Quick version for AI-news-tired readers:

There are two ways developers create code now:

  1. The classic way: By typing, refactoring, debugging, and building up intent line by line.
  2. The new way: Through collaborating with AI – sometimes via autocomplete and other times by using an agent that can draft whole chunks of work.

We don’t think one is better than the other.

Our goal is to ensure both workflows can coexist inside JetBrains IDEs without hindering each other. In practice, this means that:

  • If you want to write code yourself, the IDE should be focused on code writing, and AI shouldn’t compromise the core coding experience.
  • If you want to generate code with AI (or delegate tasks to agents), the IDE should make that feel natural and powerful, both in terms of UX and functionality.

Either way, one thing doesn’t change: A human is responsible for the code that ships. And the best place to read, understand, and own that code is still the IDE.


What “AI in the IDE” means without the snake oil or hype

We’re not limiting this to one “official” workflow. The market is moving too fast for that – and developers are too diverse for a one-size-fits-all approach.

So when we say “AI in JetBrains IDEs”, we mean agentic added value: UX and features that become available as and when useful:

  • In the AI Chat tool window, as a chat-first workflow.
  • in the IDE terminal, where many developers already work with CLI tools.
  • In the new opt-in modes created for agentic systems, where you can run an agent and leave it to work for hours.

Think of it as follows: One IDE, with multiple AI-powered ways to get work done – picked by the user, shaped by the team, and constrained by real development expectations.


The AI strategy: Avoid vendor lock‑in and keep workflows compatible

If there’s one thing we’re confident about, it’s this: The “best” model, provider, or agent today won’t be the best forever – or perhaps even next month.

That’s why we’re deliberately building toward an IDE experience that does not depend on a single vendor’s roadmap.

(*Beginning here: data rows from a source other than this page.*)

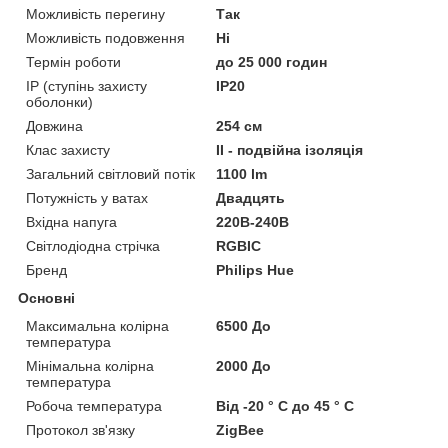
Можливість перегину
Так
Можливість подовження
Ні
Термін роботи
до 25 000 годин
IP (ступінь захисту
IP20
оболонки)
Довжина
254 см
Клас захисту
II - подвійна ізоляція
Загальний світловий потік
1100 lm
Потужність у ватах
Двадцять
Вхідна напуга
220В-240В
Світлодіодна стрічка
RGBIC
Бренд
Philips Hue
Основні
Максимальна колірна
6500 До
температура
Мінімальна колірна
2000 До
температура
Робоча температура
Від -20 ° C до 45 ° C
Протокол зв'язку
ZigBee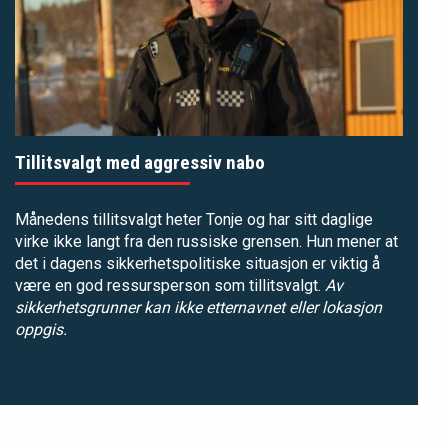
Tillitsvalgt med aggressiv nabo
Månedens tillitsvalgt heter Tonje og har sitt daglige
virke ikke langt fra den russiske grensen. Hun mener at
det i dagens sikkerhetspolitiske situasjon er viktig å
være en god ressursperson som tillitsvalgt.
Av
sikkerhetsgrunner kan ikke etternavnet eller lokasjon
oppgis.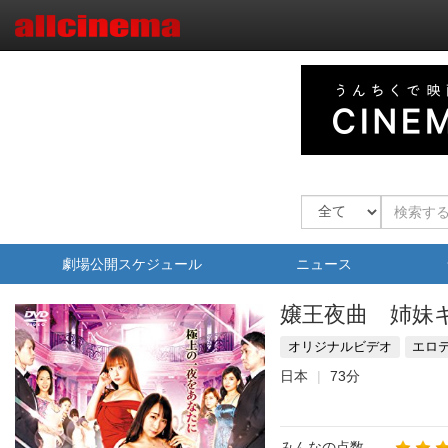
劇場公開スケジュール
ニュース
嬢王夜曲 姉妹
オリジナルビデオ
エロ
日本
73分
みんなの点数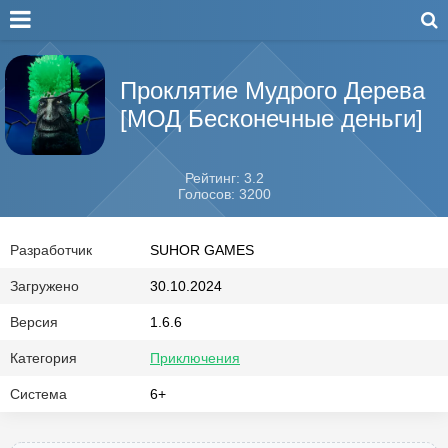
Проклятие Мудрого Дерева
[МОД Бесконечные деньги]
Рейтинг: 3.2
Голосов: 3200
Разработчик
SUHOR GAMES
Загружено
30.10.2024
Версия
1.6.6
Категория
Приключения
Система
6+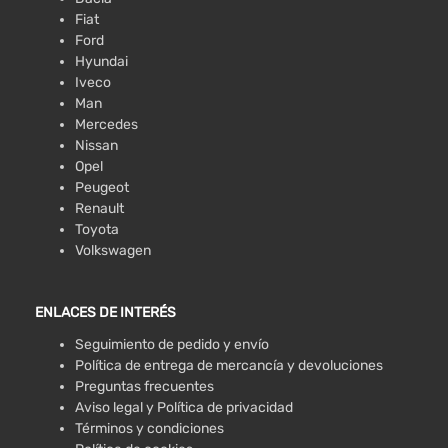
Fiat
Ford
Hyundai
Iveco
Man
Mercedes
Nissan
Opel
Peugeot
Renault
Toyota
Volkswagen
ENLACES DE INTERÉS
Seguimiento de pedido y envío
Política de entrega de mercancía y devoluciones
Preguntas frecuentes
Aviso legal y Política de privacidad
Términos y condiciones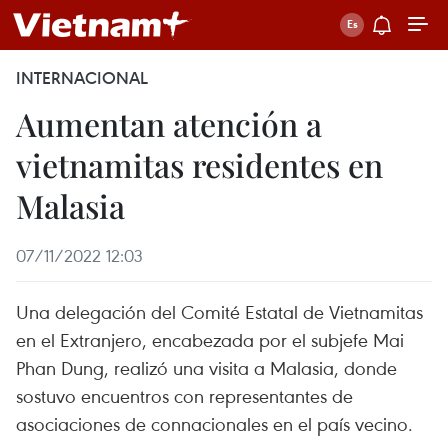
INTERNACIONAL
Aumentan atención a
vietnamitas residentes en
Malasia
07/11/2022 12:03
Una delegación del Comité Estatal de Vietnamitas
en el Extranjero, encabezada por el subjefe Mai
Phan Dung, realizó una visita a Malasia, donde
sostuvo encuentros con representantes de
asociaciones de connacionales en el país vecino.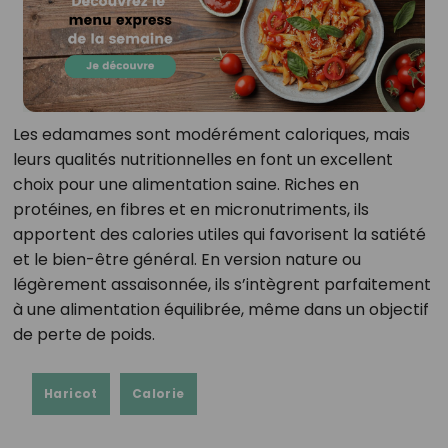
Les edamames sont modérément caloriques, mais
leurs qualités nutritionnelles en font un excellent
choix pour une alimentation saine. Riches en
protéines, en fibres et en micronutriments, ils
apportent des calories utiles qui favorisent la satiété
et le bien-être général. En version nature ou
légèrement assaisonnée, ils s’intègrent parfaitement
à une alimentation équilibrée, même dans un objectif
de perte de poids.
Haricot
Calorie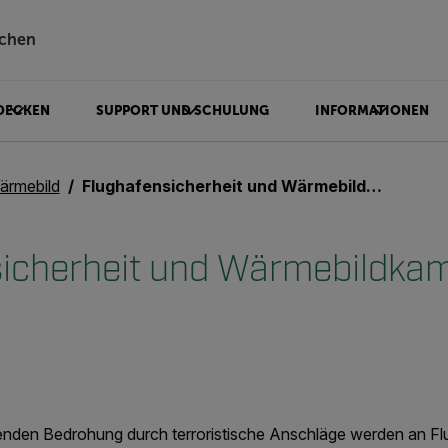
chen
DECKEN
SUPPORT UND SCHULUNG
INFORMATIONEN
ärmebild
Flughafensicherheit und Wärmebildkameras
icherheit und Wärmebildka
nden Bedrohung durch terroristische Anschläge werden an Fl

Practically, that means our AI chat experience supports multiple ways to connect – depending on what’s allowed by providers’ terms, and what users actually want:

  • JetBrains AI-managed setup (with JetBrains AI subscription).
  • BYOK: Bring your own API key.
  • OAuth sign-in for supported provider accounts (where the provider supports it).
  • ACP agents: Connect external coding agents through a standard protocol.

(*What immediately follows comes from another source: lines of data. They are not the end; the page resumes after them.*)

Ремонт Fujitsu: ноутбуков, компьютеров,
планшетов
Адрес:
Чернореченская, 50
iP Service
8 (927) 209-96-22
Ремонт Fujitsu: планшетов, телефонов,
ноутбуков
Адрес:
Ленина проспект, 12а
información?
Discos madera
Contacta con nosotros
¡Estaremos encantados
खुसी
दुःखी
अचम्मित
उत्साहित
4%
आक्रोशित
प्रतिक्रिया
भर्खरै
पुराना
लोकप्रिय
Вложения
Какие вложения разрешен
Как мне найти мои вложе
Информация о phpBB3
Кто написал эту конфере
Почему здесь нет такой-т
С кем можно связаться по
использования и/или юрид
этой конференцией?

One honest footnote: OAuth isn’t always available. If an agent provider doesn’t offer OAuth (or doesn’t offer it in a way an IDE can use), we can’t invent it.


Agent Client Protocol (ACP): “Bring your own agent”

ACP lets you connect external coding agents to JetBrains IDEs through a standard interface, so the IDE doesn’t need a bespoke integration for every agent. Agents can be installed from a curated registry (or configured manually), and the installed agents appear inside the AI chat. 

A practical example of one that people have been asking for is the Cursor agent. Cursor is already available as an AI agent inside JetBrains IDEs through ACP – you can select it from the agent picker and use its agentic workflow inside your JetBrains IDE. 

This is the shape we want:

  • You choose the agent that fits your workflow or team.
  • You keep working in the IDE you already rely on.
  • Classic IDE workflows don’t get shoved aside for “agent mode”.

“Professional coding with AI” means more responsibility

We’re not anti-AI. We’re anti-confusion.

There’s a kind of coding that’s optimized for disposable output – and it’s totally valid in the right context. But JetBrains IDEs are built for code that isn’t disposable, but rather for code that is intended for long-term use.

So here’s the principle we design for: Generated code should be treated like real code. That means it should be possible to:

  • Read it
  • Review it
  • Change it
  • Revert it when it’s wrong
  • Understand its impact on the codebase

In practice, our baseline expectation is boring (in the best possible sense):

  • Changes should be visible
  • Changes should be reversible
  • Your project isn’t left in a broken state (“no red code” is a pretty good starting point)

And yes, agents can edit many files. That can be a superpower – but only if you can fully inspect, understand, and correct the outcome. That’s where the IDE matters: It gives you visibility and control over the code produced by humans or AI.


AI on your terms: our product commitments

1. AI and classic modes live side by side 

Typing-first workflows and AI-first workflows are both valid. We’re not building for developer-replacement narratives, and we’re not building an IDE that nudges you into a single “approved” way of working. We respect both approaches. 

2. AI agents must respect the core IDE promise

Every push toward agents must keep the IDE’s core promise intact: deep code intelligence, safe refactoring, debugging, navigation, inspections, reviews – the stuff professional development is made of.

3. Zero vendor lock-in

Multiple activation pathways (subscription, BYOK, OAuth, where possible, and ACP agents) are not a “nice to have.” We are committed to ensuring your workflow is never tied to a single vendor.

4. Long-term utility over hype

If people keep using these workflows weeks later (real retention, real projects), that’s the signal. A lot of AI-driven workflows today are just hype (I’m talking about you, Ralph-loop). 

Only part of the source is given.